The answer must be one number: how many lines in the records below contain the string "space".

(Dataset entries)
+--

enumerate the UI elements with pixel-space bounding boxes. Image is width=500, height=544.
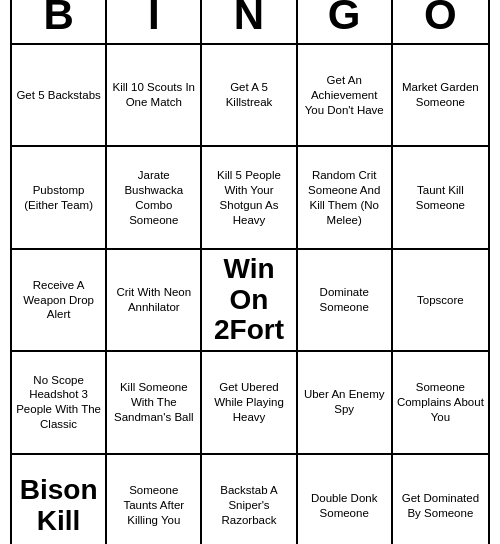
- bingo-cell-11[interactable]: Crit With Neon Annhilator: [107, 250, 202, 352]
- bingo-cell-18[interactable]: Uber An Enemy Spy: [298, 352, 393, 454]
- bingo-cell-13[interactable]: Dominate Someone: [298, 250, 393, 352]
- bingo-cell-2[interactable]: Get A 5 Killstreak: [202, 45, 297, 147]
- bingo-grid: Get 5 BackstabsKill 10 Scouts In One Mat…: [12, 45, 488, 544]
- bingo-cell-5[interactable]: Pubstomp (Either Team): [12, 147, 107, 249]
- bingo-cell-12[interactable]: Win On 2Fort: [202, 250, 297, 352]
- bingo-cell-21[interactable]: Someone Taunts After Killing You: [107, 455, 202, 544]
- bingo-cell-6[interactable]: Jarate Bushwacka Combo Someone: [107, 147, 202, 249]
- bingo-cell-24[interactable]: Get Dominated By Someone: [393, 455, 488, 544]
- bingo-cell-23[interactable]: Double Donk Someone: [298, 455, 393, 544]
- bingo-cell-8[interactable]: Random Crit Someone And Kill Them (No Me…: [298, 147, 393, 249]
- bingo-cell-20[interactable]: Bison Kill: [12, 455, 107, 544]
- bingo-letter-o: O: [393, 0, 488, 43]
- bingo-header: BINGO: [12, 0, 488, 45]
- bingo-cell-16[interactable]: Kill Someone With The Sandman's Ball: [107, 352, 202, 454]
- bingo-cell-14[interactable]: Topscore: [393, 250, 488, 352]
- bingo-cell-7[interactable]: Kill 5 People With Your Shotgun As Heavy: [202, 147, 297, 249]
- bingo-letter-n: N: [202, 0, 297, 43]
- bingo-cell-17[interactable]: Get Ubered While Playing Heavy: [202, 352, 297, 454]
- bingo-card: BINGO Get 5 BackstabsKill 10 Scouts In O…: [10, 0, 490, 544]
- bingo-cell-19[interactable]: Someone Complains About You: [393, 352, 488, 454]
- bingo-letter-g: G: [298, 0, 393, 43]
- bingo-letter-i: I: [107, 0, 202, 43]
- bingo-cell-0[interactable]: Get 5 Backstabs: [12, 45, 107, 147]
- bingo-cell-22[interactable]: Backstab A Sniper's Razorback: [202, 455, 297, 544]
- bingo-cell-10[interactable]: Receive A Weapon Drop Alert: [12, 250, 107, 352]
- bingo-cell-9[interactable]: Taunt Kill Someone: [393, 147, 488, 249]
- bingo-cell-1[interactable]: Kill 10 Scouts In One Match: [107, 45, 202, 147]
- bingo-cell-4[interactable]: Market Garden Someone: [393, 45, 488, 147]
- bingo-cell-15[interactable]: No Scope Headshot 3 People With The Clas…: [12, 352, 107, 454]
- bingo-letter-b: B: [12, 0, 107, 43]
- bingo-cell-3[interactable]: Get An Achievement You Don't Have: [298, 45, 393, 147]
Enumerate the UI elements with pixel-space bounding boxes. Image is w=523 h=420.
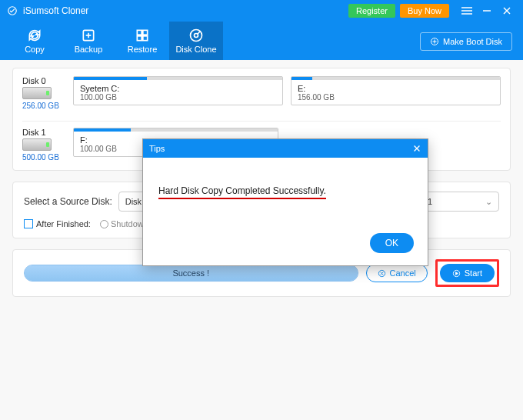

+--

Solution to this exercise>
2